中目城の歴史を語ったところで、次に城館としての構造を見ていこうと思う。中目城の規模については『風土記御用書出』に「竪 四拾五間 横 二拾五間」とあり、縦(南北)81.8m、横(東西)45.4mの換算となる。

『風土記御用書出』では横(東西)よりも縦(南北)に長いサイズに記録されているが、Google Mapの衛星写真では、東西方向に長い長方形に見える。城館跡の東側に若干盛り上がった部分があり、この大きさが『風土記御用書出』に記録されたサイズとほぼ一致するため、ここが中目城の主郭部だったのだろう。

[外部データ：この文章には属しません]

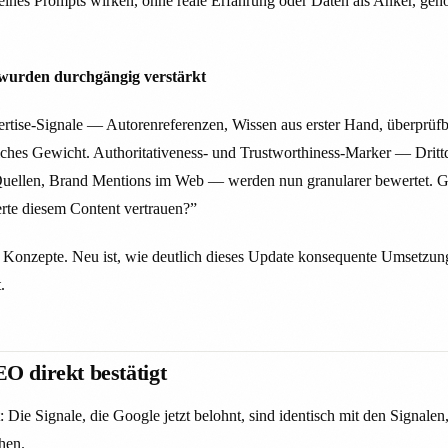
eines Prompts wirken, ohne reale Erfahrung oder Daten als Anker, geh
 wurden durchgängig verstärkt
rtise-Signale — Autorenreferenzen, Wissen aus erster Hand, überprü
hes Gewicht. Authoritativeness- und Trustworthiness-Marker — Drittqu
uellen, Brand Mentions im Web — werden nun granularer bewertet. Go
te diesem Content vertrauen?”
 Konzepte. Neu ist, wie deutlich dieses Update konsequente Umsetzun
.
 direkt bestätigt
: Die Signale, die Google jetzt belohnt, sind identisch mit den Signalen
hen.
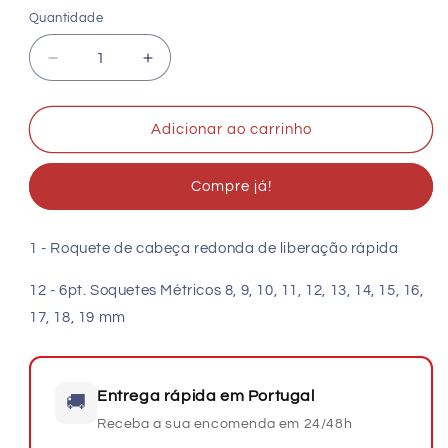
Quantidade
Quantidade
Diminuir
Aumentar
a
a
quantidade
quantidade
de
de
Adicionar ao carrinho
JOGO
JOGO
CHAVE
CHAVE
Compre já!
CAIXA
CAIXA
3/8&quot;
3/8&quot;
14
14
1 - Roquete de cabeça redonda de liberação rápida
PCS.
PCS.
12 - 6pt. Soquetes Métricos 8, 9, 10, 11, 12, 13, 14, 15, 16,
17, 18, 19 mm
Entrega rápida em Portugal
🚚
Receba a sua encomenda em 24/48h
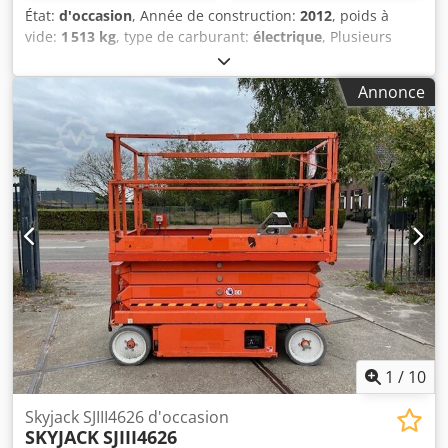
État:
d'occasion
, Année de construction:
2012
, poids à
vide:
1 513 kg
, type de carburant:
électrique
, Plusieurs
nacelles ciseaux en bon état de fonctionnement et prêtes à
l'emploi à vendre Poids : 1513 kilos. dimensions : 1,65 x
Annonce
0.82 mètre. Plateau extensible : 90 cm. Entraînement :
électrique. Cedpfx Anozczxre Hjha Capacité de levage :
227kg. Prix à l'unité : € 3.950,-. HT Plusieurs en stock !
1
/
10
Skyjack SJIII4626 d'occasion
SKYJACK
SJIII4626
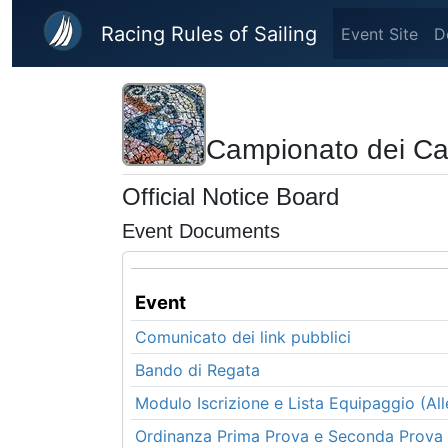
Skip to main content
Racing Rules of Sailing
Event Site
D
Campionato dei Ca
Official Notice Board
Event Documents
Event
Comunicato dei link pubblici
Bando di Regata
Modulo Iscrizione e Lista Equipaggio (All
Ordinanza Prima Prova e Seconda Prova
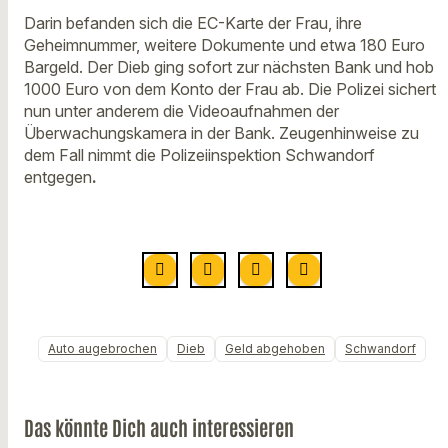
Darin befanden sich die EC-Karte der Frau, ihre
Geheimnummer, weitere Dokumente und etwa 180 Euro
Bargeld. Der Dieb ging sofort zur nächsten Bank und hob
1000 Euro von dem Konto der Frau ab. Die Polizei sichert
nun unter anderem die Videoaufnahmen der
Überwachungskamera in der Bank. Zeugenhinweise zu
dem Fall nimmt die Polizeiinspektion Schwandorf
entgegen
.
Auto augebrochen
Dieb
Geld abgehoben
Schwandorf
Das könnte Dich auch interessieren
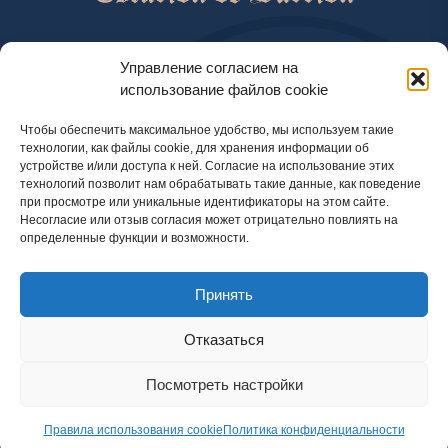
help@esturiondesarrion.es
Управление согласием на
использование файлов cookie
с 9 до 18 (GMT+2) по будням
Чтобы обеспечить максимальное удобство, мы используем такие
технологии, как файлы cookie, для хранения информации об
устройстве и/или доступа к ней. Согласие на использование этих
Способы оплаты
технологий позволит нам обрабатывать такие данные, как поведение
при просмотре или уникальные идентификаторы на этом сайте.
Несогласие или отзыв согласия может отрицательно повлиять на
определенные функции и возможности.
Политика конфиденциальности
Принять
Правовая информация
Правила использования cookie
Отказаться
Посмотреть настройки
© 2024 Официальный интернет-магазин Esturion de Sarrion. Осётр, икра и другие деликатесы
с доставкой по Испании, Португалии, Великобритании и Франции
Правила использования cookie
Политика конфиденциальности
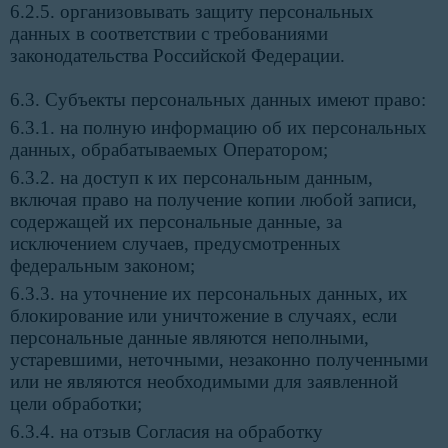
6.2.5. организовывать защиту персональных
данных в соответствии с требованиями
законодательства Российской Федерации.
6.3. Субъекты персональных данных имеют право:
6.3.1. на полную информацию об их персональных
данных, обрабатываемых Оператором;
6.3.2. на доступ к их персональным данным,
включая право на получение копии любой записи,
содержащей их персональные данные, за
исключением случаев, предусмотренных
федеральным законом;
6.3.3. на уточнение их персональных данных, их
блокирование или уничтожение в случаях, если
персональные данные являются неполными,
устаревшими, неточными, незаконно полученными
или не являются необходимыми для заявленной
цели обработки;
6.3.4. на отзыв Согласия на обработку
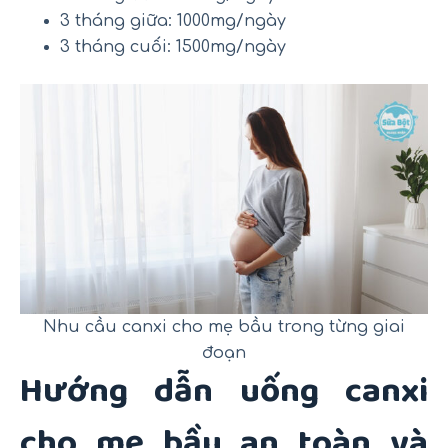
3 tháng giữa: 1000mg/ngày
3 tháng cuối: 1500mg/ngày
Nhu cầu canxi cho mẹ bầu trong từng giai
đoạn
Hướng dẫn uống canxi
cho mẹ bầu an toàn và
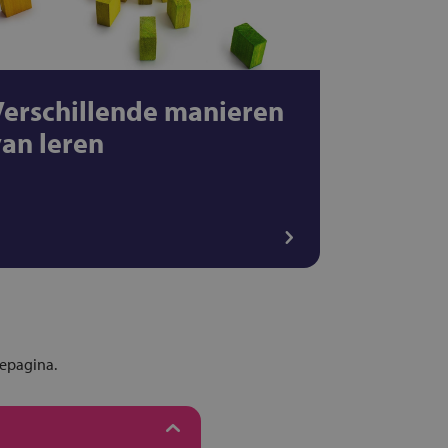
Verschillende manieren
van leren
iepagina.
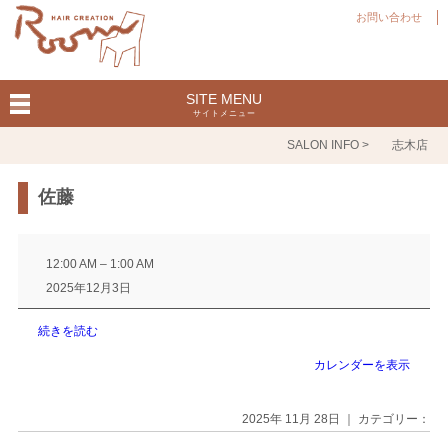
お問い合わせ
SITE MENU
サイトメニュー
SALON INFO >
志木店
佐藤
佐
藤
12:00 AM
–
1:00 AM
2025年12月3日
続きを読む
カレンダーを表示
2025年 11月 28日 ｜ カテゴリー：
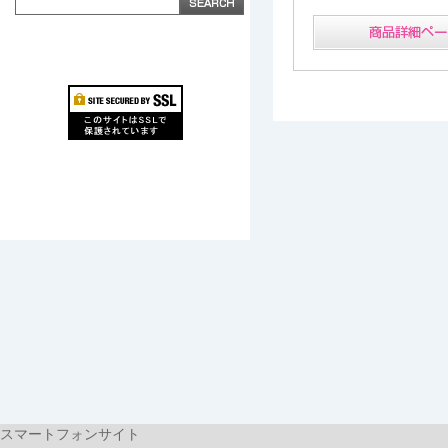
スマートフォンサイト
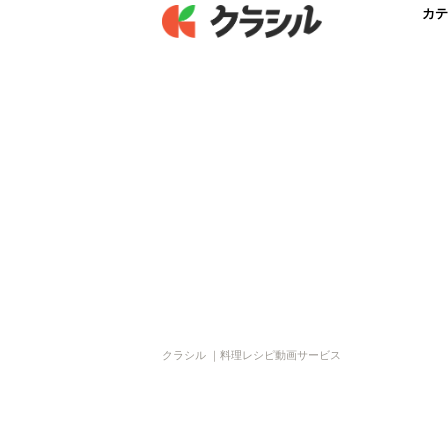
カテ
クラシル ｜料理レシピ動画サービス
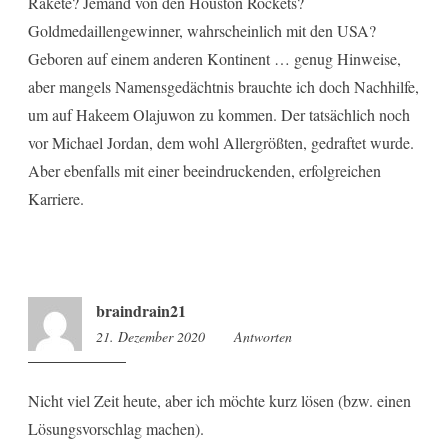
Rakete? Jemand von den Houston Rockets?
Goldmedaillengewinner, wahrscheinlich mit den USA?
Geboren auf einem anderen Kontinent … genug Hinweise,
aber mangels Namensgedächtnis brauchte ich doch Nachhilfe,
um auf Hakeem Olajuwon zu kommen. Der tatsächlich noch
vor Michael Jordan, dem wohl Allergrößten, gedraftet wurde.
Aber ebenfalls mit einer beeindruckenden, erfolgreichen
Karriere.
braindrain21
21. Dezember 2020
17:52
Antworten
Nicht viel Zeit heute, aber ich möchte kurz lösen (bzw. einen
Lösungsvorschlag machen).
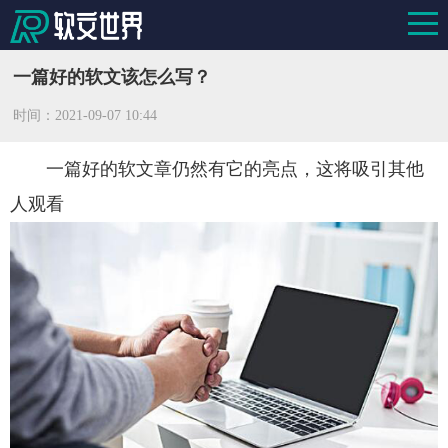
一篇好的软文该怎么写？
时间：
2021-09-07 10:44
一篇好的软文章仍然有它的亮点，这将吸引其他
人观看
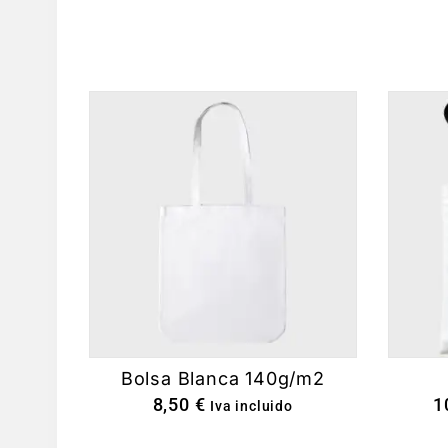
Bolsa Blanca 140g/m2
8,50
€
1
Iva incluido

衛星写真に『風土記御用書出』記載のサイズを当てはめてみた。
実際に周囲から盛り上がっている丘の規模は東西120m近くになる。

一方、1975年の衛星写真では、城館の輪郭らしきものが現代のそれと比べて若干大きく見える。

国土地理院航空地図より。1975年撮影。
上掲のGoogle Map衛星写真とほぼ同じ縮尺で切り出した。

周囲は標高約12mの水田地帯で、城館一帯は17~18m、比高約5m程度の丘となっている。段彩陰影図で地形の高低差をクリアに表示してみると、この一帯だけ綺麗に浮き上がっている。中目城の西側にある高台は萬年寺で、あるいはここも城郭施設として利用があった可能性もあるのではないか。


前述したとおり、ここは鳴瀬川と多田川の合流地点であり、治水の進んでいなかった中世には河川の氾濫も頻繁に起こったであろうから、季節によっては周囲に水を引き込んで水城のような防御戦術がとれたかもしれない。

事実、山城が圧倒的多数を占める東北において、平城が目立つのが大崎地方の特徴で、佐沼城や宮沢城など、水の流れを防衛に組み込んだ城も多い。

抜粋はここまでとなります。